◆ Task objective
An exact reproduction of all entries is expected.

◆ Extracted information
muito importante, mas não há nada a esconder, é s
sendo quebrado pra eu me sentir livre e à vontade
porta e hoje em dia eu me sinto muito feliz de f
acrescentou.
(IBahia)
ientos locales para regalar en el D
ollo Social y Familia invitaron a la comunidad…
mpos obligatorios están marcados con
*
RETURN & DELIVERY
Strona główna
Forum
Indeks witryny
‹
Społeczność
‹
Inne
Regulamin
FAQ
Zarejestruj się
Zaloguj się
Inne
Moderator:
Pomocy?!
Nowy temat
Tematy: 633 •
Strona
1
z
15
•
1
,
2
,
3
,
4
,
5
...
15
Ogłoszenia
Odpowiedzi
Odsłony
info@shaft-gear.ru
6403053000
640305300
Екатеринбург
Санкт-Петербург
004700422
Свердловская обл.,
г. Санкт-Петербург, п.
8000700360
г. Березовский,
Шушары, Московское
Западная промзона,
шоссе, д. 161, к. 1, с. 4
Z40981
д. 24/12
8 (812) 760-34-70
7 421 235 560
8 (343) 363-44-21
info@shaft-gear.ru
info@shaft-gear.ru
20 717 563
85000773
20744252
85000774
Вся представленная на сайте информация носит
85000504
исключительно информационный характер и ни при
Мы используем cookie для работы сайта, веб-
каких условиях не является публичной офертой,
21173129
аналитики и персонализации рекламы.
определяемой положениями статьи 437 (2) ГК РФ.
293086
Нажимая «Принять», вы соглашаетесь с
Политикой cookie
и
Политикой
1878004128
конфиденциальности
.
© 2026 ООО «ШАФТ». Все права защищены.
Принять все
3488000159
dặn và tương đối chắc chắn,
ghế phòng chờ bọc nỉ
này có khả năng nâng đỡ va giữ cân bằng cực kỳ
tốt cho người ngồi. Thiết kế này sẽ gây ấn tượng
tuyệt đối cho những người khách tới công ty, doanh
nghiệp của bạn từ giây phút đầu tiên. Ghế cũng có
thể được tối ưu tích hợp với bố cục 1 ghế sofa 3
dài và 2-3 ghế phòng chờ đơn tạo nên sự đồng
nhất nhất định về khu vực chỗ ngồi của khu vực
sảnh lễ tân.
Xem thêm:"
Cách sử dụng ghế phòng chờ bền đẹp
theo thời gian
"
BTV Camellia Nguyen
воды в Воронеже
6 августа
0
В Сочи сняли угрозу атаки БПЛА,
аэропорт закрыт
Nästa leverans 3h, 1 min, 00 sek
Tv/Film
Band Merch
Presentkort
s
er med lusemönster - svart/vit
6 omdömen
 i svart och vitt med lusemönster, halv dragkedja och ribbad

◆ Solution for this problem
muito importante, mas não há nada a esconder, é s
sendo quebrado pra eu me sentir livre e à vontade
porta e hoje em dia eu me sinto muito feliz de f
acrescentou.
(IBahia)
ientos locales para regalar en el D
ollo Social y Familia invitaron a la comunidad…
mpos obligatorios están marcados con
*
RETURN & DELIVERY
Strona główna
Forum
Indeks witryny
‹
Społeczność
‹
Inne
Regulamin
FAQ
Zarejestruj się
Zaloguj się
Inne
Moderator:
Pomocy?!
Nowy temat
Tematy: 633 •
Strona
1
z
15
•
1
,
2
,
3
,
4
,
5
...
15
Ogłoszenia
Odpowiedzi
Odsłony
info@shaft-gear.ru
6403053000
640305300
Екатеринбург
Санкт-Петербург
004700422
Свердловская обл.,
г. Санкт-Петербург, п.
8000700360
г. Березовский,
Шушары, Московское
Западная промзона,
шоссе, д. 161, к. 1, с. 4
Z40981
д. 24/12
8 (812) 760-34-70
7 421 235 560
8 (343) 363-44-21
info@shaft-gear.ru
info@shaft-gear.ru
20 717 563
85000773
20744252
85000774
Вся представленная на сайте информация носит
85000504
исключительно информационный характер и ни при
Мы используем cookie для работы сайта, веб-
каких условиях не является публичной офертой,
21173129
аналитики и персонализации рекламы.
определяемой положениями статьи 437 (2) ГК РФ.
293086
Нажимая «Принять», вы соглашаетесь с
Политикой cookie
и
Политикой
1878004128
конфиденциальности
.
© 2026 ООО «ШАФТ». Все права защищены.
Принять все
3488000159
dặn và tương đối chắc chắn,
ghế phòng chờ bọc nỉ
này có khả năng nâng đỡ va giữ cân bằng cực kỳ
tốt cho người ngồi. Thiết kế này sẽ gây ấn tượng
tuyệt đối cho những người khách tới công ty, doanh
nghiệp của bạn từ giây phút đầu tiên. Ghế cũng có
thể được tối ưu tích hợp với bố cục 1 ghế sofa 3
dài và 2-3 ghế phòng chờ đơn tạo nên sự đồng
nhất nhất định về khu vực chỗ ngồi của khu vực
sảnh lễ tân.
Xem thêm:"
Cách sử dụng ghế phòng chờ bền đẹp
theo thời gian
"
BTV Camellia Nguyen
воды в Воронеже
6 августа
0
В Сочи сняли угрозу атаки БПЛА,
аэропорт закрыт
Nästa leverans 3h, 1 min, 00 sek
Tv/Film
Band Merch
Presentkort
s
er med lusemönster - svart/vit
6 omdömen
 i svart och vitt med lusemönster, halv dragkedja och ribbad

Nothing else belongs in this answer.